O Regresso (The Revenant, EUA, 2015)
Dir: Alejandro G. Iñárritu
O mexicano Alejandro González Iñárritu tomou gosto por essa coisa de fazer estripulia com a câmera. Ganhou lugar cativo na indústria hollywodiana e, depois de ter engrossado o currículo com Oscar de filme, direção e roteiro por Birdman ou (A Inesperada Virtude da Ignorância), quis repetir o feito apostando em algo suntuoso, com tom de “desafiador”.
Porém, uma simples transferência de conceito nem sempre tem os mesmos resultados. Aquilo que funciona em Birdman, por ser este um grande labirinto de descontroles emocionais, na maior parte das vezes torna-se mero capricho em O Regresso. O novo trabalho do diretor vem envolto em aura de “história de sofrimento” que parece ter o maior prazer em ver seu protagonista chegar ao limite da dor e provação, acrescido aqui da atmosfera de “visceralidade” que o filme busca imprimir em grande medida na narrativa.
É de fato uma jornada árdua, baseada em fatos verídicos vividos pelo aventureiro Hugh Glass (Leonardo DiCaprio) lá pelos idos de 1820, no processo de entrada pelo noroeste americano. Ele integra um grupo de exploradores de pele que é atacado por uma tribo indígena e vê o grupo sendo dizimado impiedosamente, em meio aos perigos da região.
O maior esforço do roteiro está em fazer do (des)caminho do protagonista uma espécie de exercício de masoquismo – quanto mais sofrimento, melhor. Glass enfrenta desde os desafios da natureza, com sua paisagem gélida e inóspita, e infortúnios bestiais, como o já famoso ataque da ursa selvagem, até a impossibilidade de seus companheiros de cuidar dele, além da traição de um dos componentes, o oportunista John Fitzgerald (Tom Hardy).
No entanto, o maior incômodo em O Regresso reside mesmo na pretensão de Iñárritu e em certa obstinação sua em soar o tempo todo grandioso e imponente, quase religioso. A câmera prefere longos takes em movimento constante, música, um tom solene e os planos abertos buscam enquadrar toda a grandiloqüência da paisagem. Tudo isso para contar uma história muito simples de superação e vingança. É como se tomasse um grande fôlego para um mergulho bem superficial.

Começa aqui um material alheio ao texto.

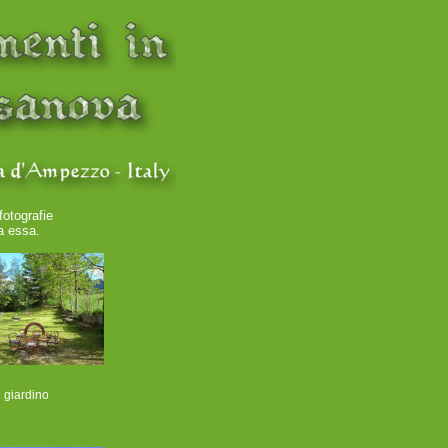
fotografie
a essa.
l giardino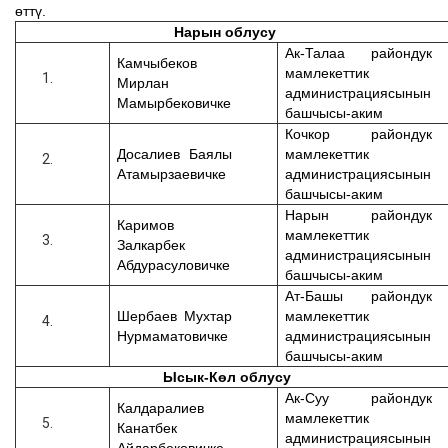
өттү.
Нарын облусу
Ак-Талаа райондук
Камчыбеков
мамлекеттик
Мирлан
администрациясынын
Мамырбекович
ке
башчысы-аким
Кочкор райондук
Досалиев Баялы
мамлекеттик
Атамырзаевичке
администрациясынын
башчысы-аким
Нарын райондук
Каримов
мамлекеттик
Залкарбек
администрациясынын
Абдурасулович
ке
башчысы-аким
Ат-Башы райондук
Шербаев Мухтар
мамлекеттик
Нурмаматовичке
администрациясынын
башчысы-аким
Ысык-Көл облусу
Ак-Суу райондук
Калдаралиев
мамлекеттик
К
анатбек
администрациясынын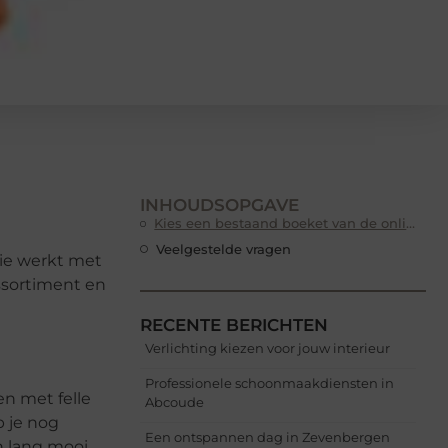
INHOUDSOPGAVE
Kies een bestaand boeket van de online bloemist
Veelgestelde vragen
die werkt met
ssortiment en
RECENTE BERICHTEN
Verlichting kiezen voor jouw interieur
Professionele schoonmaakdiensten in
en met felle
Abcoude
b je nog
Een ontspannen dag in Zevenbergen
n lang mooi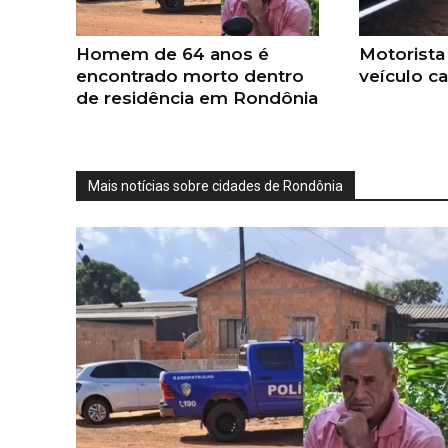
Homem de 64 anos é
Motorista
encontrado morto dentro
veículo c
de residência em Rondônia
Mais notícias sobre cidades de Rondônia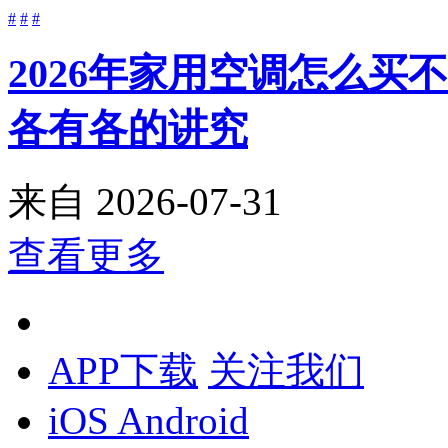
#
#
#
2026年家用空调怎么
各有各的讲究
来自
2026-07-31
查看更多
APP下载
关注我们
iOS
Android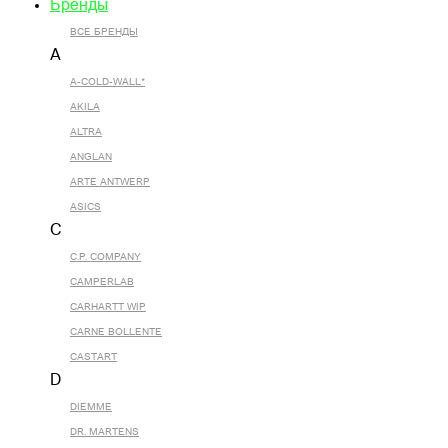
Бренды
ВСЕ БРЕНДЫ
A
A-COLD-WALL*
AKILA
ALTRA
ANGLAN
ARTE ANTWERP
ASICS
C
C.P. COMPANY
CAMPERLAB
CARHARTT WIP
CARNE BOLLENTE
CASTART
D
DIEMME
DR. MARTENS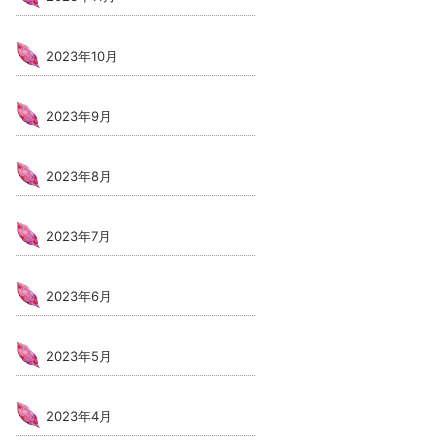
2023年10月
2023年9月
2023年8月
2023年7月
2023年6月
2023年5月
2023年4月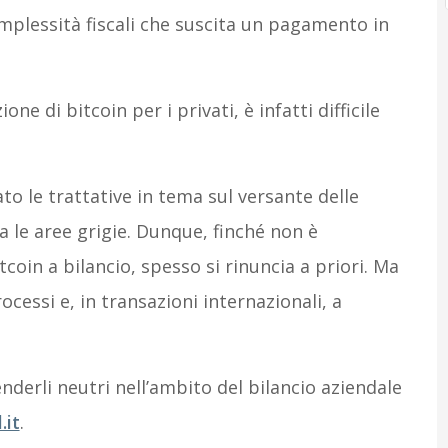
omplessità fiscali che suscita un pagamento in
ne di bitcoin per i privati, è infatti difficile
ato le trattative in tema sul versante delle
le aree grigie. Dunque, finché non è
tcoin a bilancio, spesso si rinuncia a priori. Ma
ocessi e, in transazioni internazionali, a
enderli neutri nell’ambito del bilancio aziendale
.it
.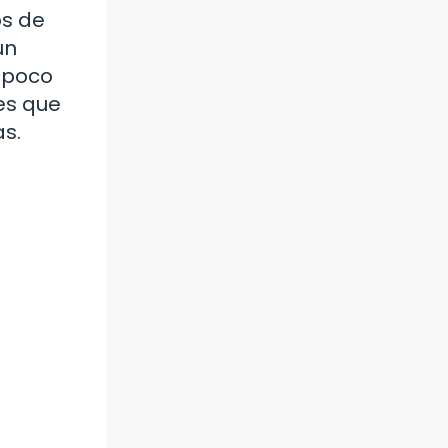
os de
un
r poco
es que
as.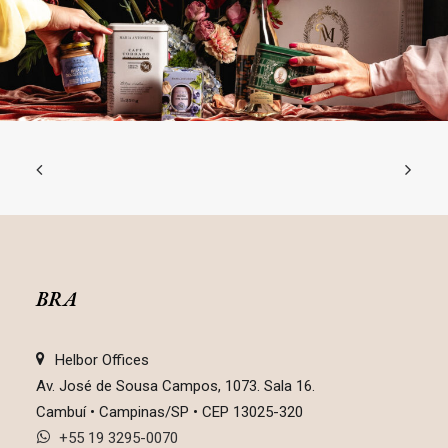
BRA
Helbor Offices
Av. José de Sousa Campos, 1073. Sala 16.
Cambuí • Campinas/SP • CEP 13025-320
+55 19 3295-0070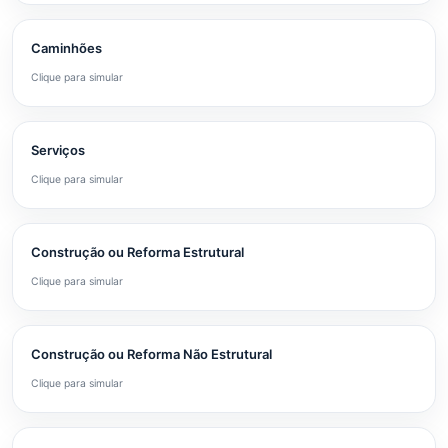
Caminhões
Clique para simular
Serviços
Clique para simular
Construção ou Reforma Estrutural
Clique para simular
Construção ou Reforma Não Estrutural
Clique para simular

Se a história aqui parece simples é porque o roteiro não se preocupa em dimensionar algumas situações e personagens. Não se sabe ao certo, por exemplo, qual a relação de Glass com os povos nativos – ele viveu um tempo em alguma tribo, tendo até mesmo um filho com uma índia, jovem que inclusive o acompanha no batente –, nem sabemos por que Fitzgerald o odeia tanto, tornando-se ele o vilão natural e raso da história, acompanhado por uma atuação repleta de “caras de mau” de Hardy.
Curioso como se tem chamado tanta atenção para a beleza das imagens e para o excepcional trabalho técnico realizador pelo diretor de fotografia Emmanuel Lubezki, especialmente pelo uso magnífico de luz natural em todo o filme. O resultado plástico é realmente evidente, mas ao mesmo tempo enche de beleza uma trajetória de dor e sofrimento, apesar da naturalidade da luz render algo de “sujo” na composição estética. Há certa pretensão aqui também porque a obstinação pelo valor visual parece valer mais que a própria história que está sendo contada. Nota-se isso nos flashbacks que tentam dar conta da vida pregressa de Glass – momentos em que ele agoniza no limiar da vida –, cheio de imagens que se querem “poéticas” ou “oníricas”, apoiadas num melodrama frágil, e menos interessadas em dar consistência à história pregressa desse personagem. Mais importante que isso é que as imagens soem “líricas”.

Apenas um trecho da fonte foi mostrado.